業務改善や、ビジネスとITの整合性という課題は、決して新しいものではなく、以前から存在していた。これまでには、既存の非効率な業務プロセスを一から設計しなおし、最適な業務プロセスを再構築するといBPR(Business Process Re-engineering)という手法もある。しかし、継続性という観点に乏しいという欠点があった。

基幹業務プロセスはほとんど変化しないと言う反論もあるかもしれないが、保守開発における変更履歴を確認すれば、変化の度合いが確認できる。また、多くの企業においてグローバル化の競争に晒されている中、Faster、Better、Cheaperを実現するために変化を強いられるという時代である。

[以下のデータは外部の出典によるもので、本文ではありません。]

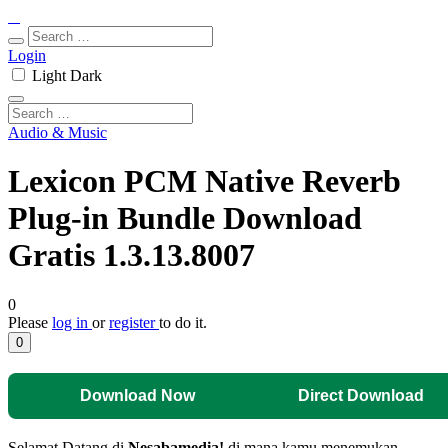
Login
Light
Dark
Audio & Music
Lexicon PCM Native Reverb
Plug-in Bundle Download
Gratis 1.3.13.8007
0
Please
log in
or
register
to do it.
0
Download Now
Direct Download
Selamat Datang di
Nesabamedia!
di mana kamu menemukan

BPMは、業務プロセスを可視化を起点に、システム連携し、計測し改善サイクルを回すという継続性を持った手法であり、今まで述べてきた課題の解決に役立つものであると考えている。また、海外でのBPM導入事例は多く存在しており、今後日本国内で普及が進む可能性が高いと見ている。

BPMSベンダー動向

BPMを支援する仕組みに、BPMS(Business Process Management System)がある。詳細は割愛するが、主要な機能は4つある。業務プロセスを記述するモデリング機能、SOAに基づいたシステム実装/連携機能、業務遂行をサポートするワークフロー機能、そして業務プロセスのパフォーマンスを計測するモニタリング機能である。

これらBPMSを扱うOracleやIBMなどのビッグベンダーは、不足している機能を企業買収によって補強する動きも見せており、今後の製品動向に加え、企業買収動向にも注目していきたい。